A Changing Landscape

Seattle city officials propose new regulations—to benefit residents and access points?




At the same time that Washington residents are hotly debating the pros and cons of legalization measure Initiative 502, the Seattle City Council is already moving forward with efforts to regulate its local compassionate industry.

“We need the city’s support to push forward a system of reasonable regulation,” says Northwest Patient Resource Center CEO John Davis. “A regulated market is what’s needed for safe access to medical cannabis.”

Currently, there are more than 100 medical cannabis collective gardens currently established within Seattle city limits. In a statement published on the “Medical Marijuana Ordinance” page of its website, the city clearly states its support for these businesses, expressing an intent to move forward with further regulation in a fair and safe manner for the benefit of patients in need and the community as a whole.

In 2011, the council voted 8-0 to allow the city to regulate cannabis in spite of the plant’s current status as a federal Schedule I drug and Gov. Christine Gregoire’s partial veto of SB 5073—intended as an overhaul of the state’s MMJ laws. Seattle has enjoyed millions in tax revenues generated by medical cannabis and clearly wants to allow these businesses to thrive and grow.

The Seattle City Council last month announced new proposed regulations for medical cannabis gardens after a wave of federal cease-and-desist letters were sent to several businesses.
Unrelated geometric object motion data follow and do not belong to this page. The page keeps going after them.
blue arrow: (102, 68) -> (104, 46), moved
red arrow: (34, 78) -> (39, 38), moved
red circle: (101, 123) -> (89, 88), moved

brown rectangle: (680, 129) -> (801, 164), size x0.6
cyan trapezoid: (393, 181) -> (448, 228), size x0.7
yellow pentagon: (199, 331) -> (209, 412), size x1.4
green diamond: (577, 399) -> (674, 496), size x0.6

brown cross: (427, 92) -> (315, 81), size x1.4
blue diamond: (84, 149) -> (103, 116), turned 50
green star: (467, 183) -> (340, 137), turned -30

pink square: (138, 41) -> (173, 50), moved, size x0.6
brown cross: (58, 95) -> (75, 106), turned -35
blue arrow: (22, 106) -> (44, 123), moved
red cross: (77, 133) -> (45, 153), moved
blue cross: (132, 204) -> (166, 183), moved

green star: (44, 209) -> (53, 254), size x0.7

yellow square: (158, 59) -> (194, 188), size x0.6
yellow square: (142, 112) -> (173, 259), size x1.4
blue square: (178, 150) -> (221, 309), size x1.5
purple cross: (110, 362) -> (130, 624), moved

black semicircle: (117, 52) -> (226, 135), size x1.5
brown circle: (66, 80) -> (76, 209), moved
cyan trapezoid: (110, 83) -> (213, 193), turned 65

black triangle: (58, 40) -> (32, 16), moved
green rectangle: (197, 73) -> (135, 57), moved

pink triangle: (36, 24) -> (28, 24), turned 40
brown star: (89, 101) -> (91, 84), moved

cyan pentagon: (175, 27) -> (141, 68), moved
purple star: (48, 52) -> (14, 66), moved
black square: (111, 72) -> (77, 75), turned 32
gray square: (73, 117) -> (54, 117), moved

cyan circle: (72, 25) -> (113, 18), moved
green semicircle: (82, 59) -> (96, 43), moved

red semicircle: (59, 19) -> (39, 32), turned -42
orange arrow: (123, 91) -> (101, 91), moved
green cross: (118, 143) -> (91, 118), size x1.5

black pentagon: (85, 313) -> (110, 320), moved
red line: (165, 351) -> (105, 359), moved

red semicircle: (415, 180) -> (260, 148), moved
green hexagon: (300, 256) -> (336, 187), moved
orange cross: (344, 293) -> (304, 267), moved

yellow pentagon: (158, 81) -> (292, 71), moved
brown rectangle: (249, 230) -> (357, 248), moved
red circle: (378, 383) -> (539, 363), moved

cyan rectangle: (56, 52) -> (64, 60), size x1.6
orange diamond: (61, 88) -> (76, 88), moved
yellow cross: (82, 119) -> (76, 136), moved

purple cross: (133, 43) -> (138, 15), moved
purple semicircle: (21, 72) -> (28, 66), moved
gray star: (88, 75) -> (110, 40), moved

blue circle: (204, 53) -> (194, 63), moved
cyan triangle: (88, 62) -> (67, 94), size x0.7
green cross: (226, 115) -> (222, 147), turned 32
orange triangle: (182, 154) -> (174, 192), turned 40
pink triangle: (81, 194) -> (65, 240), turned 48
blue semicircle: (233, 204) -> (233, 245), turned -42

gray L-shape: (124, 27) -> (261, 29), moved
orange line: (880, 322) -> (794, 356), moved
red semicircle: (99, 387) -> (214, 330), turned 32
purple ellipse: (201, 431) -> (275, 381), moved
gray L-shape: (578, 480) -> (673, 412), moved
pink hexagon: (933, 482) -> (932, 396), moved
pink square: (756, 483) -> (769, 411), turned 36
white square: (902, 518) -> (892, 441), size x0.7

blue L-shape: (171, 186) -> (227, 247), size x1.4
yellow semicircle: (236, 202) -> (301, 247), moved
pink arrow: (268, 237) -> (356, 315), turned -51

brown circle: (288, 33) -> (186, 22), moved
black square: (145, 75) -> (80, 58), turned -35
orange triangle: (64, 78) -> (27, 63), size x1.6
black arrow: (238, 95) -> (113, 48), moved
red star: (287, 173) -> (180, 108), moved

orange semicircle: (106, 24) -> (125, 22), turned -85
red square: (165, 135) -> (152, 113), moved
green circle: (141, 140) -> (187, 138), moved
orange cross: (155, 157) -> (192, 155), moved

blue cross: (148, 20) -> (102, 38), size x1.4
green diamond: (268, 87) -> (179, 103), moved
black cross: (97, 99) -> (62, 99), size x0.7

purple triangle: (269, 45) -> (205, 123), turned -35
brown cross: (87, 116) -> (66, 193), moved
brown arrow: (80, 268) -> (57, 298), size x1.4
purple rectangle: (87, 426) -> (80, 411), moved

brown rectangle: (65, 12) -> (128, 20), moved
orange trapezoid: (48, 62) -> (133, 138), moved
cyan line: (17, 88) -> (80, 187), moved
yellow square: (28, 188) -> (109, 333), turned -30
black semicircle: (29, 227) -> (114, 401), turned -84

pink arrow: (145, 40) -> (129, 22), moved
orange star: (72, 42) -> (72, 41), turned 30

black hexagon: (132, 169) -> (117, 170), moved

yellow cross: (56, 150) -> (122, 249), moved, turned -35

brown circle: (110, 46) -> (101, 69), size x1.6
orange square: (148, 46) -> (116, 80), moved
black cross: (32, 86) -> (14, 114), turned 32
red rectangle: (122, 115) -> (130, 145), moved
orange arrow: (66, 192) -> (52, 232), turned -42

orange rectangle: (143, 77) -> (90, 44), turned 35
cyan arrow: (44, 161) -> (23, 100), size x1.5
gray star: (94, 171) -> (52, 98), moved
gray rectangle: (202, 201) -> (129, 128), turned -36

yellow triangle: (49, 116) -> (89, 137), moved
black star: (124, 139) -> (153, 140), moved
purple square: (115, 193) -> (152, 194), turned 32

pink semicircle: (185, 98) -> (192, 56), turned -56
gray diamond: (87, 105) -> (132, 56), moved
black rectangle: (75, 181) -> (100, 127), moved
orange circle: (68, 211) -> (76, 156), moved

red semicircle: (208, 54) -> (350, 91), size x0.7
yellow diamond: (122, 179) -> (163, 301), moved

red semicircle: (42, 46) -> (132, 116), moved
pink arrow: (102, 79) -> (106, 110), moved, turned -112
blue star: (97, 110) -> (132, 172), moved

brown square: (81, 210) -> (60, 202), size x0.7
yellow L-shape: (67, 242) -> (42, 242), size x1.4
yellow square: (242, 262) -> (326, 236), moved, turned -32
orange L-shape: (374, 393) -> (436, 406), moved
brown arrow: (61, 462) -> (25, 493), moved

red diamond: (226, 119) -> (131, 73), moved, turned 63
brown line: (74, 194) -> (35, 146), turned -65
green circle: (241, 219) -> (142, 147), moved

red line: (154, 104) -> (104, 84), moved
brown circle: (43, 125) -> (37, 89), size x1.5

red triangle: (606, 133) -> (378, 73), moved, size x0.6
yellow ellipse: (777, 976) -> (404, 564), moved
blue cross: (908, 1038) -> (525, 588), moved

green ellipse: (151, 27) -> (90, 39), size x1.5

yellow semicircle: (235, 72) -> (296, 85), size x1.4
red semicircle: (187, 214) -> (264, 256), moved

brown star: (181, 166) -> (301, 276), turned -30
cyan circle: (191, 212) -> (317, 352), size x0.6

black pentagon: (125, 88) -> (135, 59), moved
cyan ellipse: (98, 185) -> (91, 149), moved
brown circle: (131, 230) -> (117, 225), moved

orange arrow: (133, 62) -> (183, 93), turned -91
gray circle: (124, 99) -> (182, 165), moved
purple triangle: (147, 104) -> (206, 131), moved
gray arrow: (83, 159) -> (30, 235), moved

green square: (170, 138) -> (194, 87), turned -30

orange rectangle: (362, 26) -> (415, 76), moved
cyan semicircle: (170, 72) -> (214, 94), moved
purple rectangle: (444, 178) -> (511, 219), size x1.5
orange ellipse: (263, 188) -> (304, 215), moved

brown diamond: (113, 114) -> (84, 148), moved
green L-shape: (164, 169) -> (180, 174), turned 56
The proposal would limit MMJ activities in single-family and multi-family residential zones along with areas such as Pioneer Square, the International District and Harborfront. The growing, processing or dispensing of cannabis in such areas would be limited to 45 plants, 72 ounces of useable pot and “an amount of cannabis product that could reasonably be produced with 72 ounces of useable cannabis.”

The proposal—which has already accumulated its share of proponents and opponents—will be open to public feedback in December. It will be considered by the city’s Housing, Human Services, Health and Culture Committee, which is chaired by Councilman Nick Licata, who is in favor of such zoning regulations.

Licata did not respond to CULTURE’s requests for comments and interviews for this story.

“I hope access point operators and neighborhood residents will agree that they each can benefit from the consistency and accountability that these regulations will provide,” he said via a press release.

“By regulating the market, we take organized crime out of the market,” access point owner Davis says. “As business owners, we want to bring together a model the federal government will eventually respect.”

 


The Evolution of Access


At one point, the law allowed patients to establish a relationship with a provider who either grew or obtained medicine for them. Access points opened in Seattle originally under the understanding that each patient designated the business as their provider while the patient acquired medical cannabis in a private one-on-one basis. Most businesses set up commercial spaces with a large waiting room and smaller consultation rooms.

Recently these businesses have transitioned to a collective garden model designed to track the cannabis from seed to sale rather than relying solely on tracking individual patient visits. Collective gardens are patient co-ops—or private clubs—limited to 10 patients. Businesses are allowed to produce 15 plants (24 dry ounces) per patient with a copy of each patient’s qualifying paperwork and photo ID. Businesses are not permitted to distribute medicine outside of their membership base.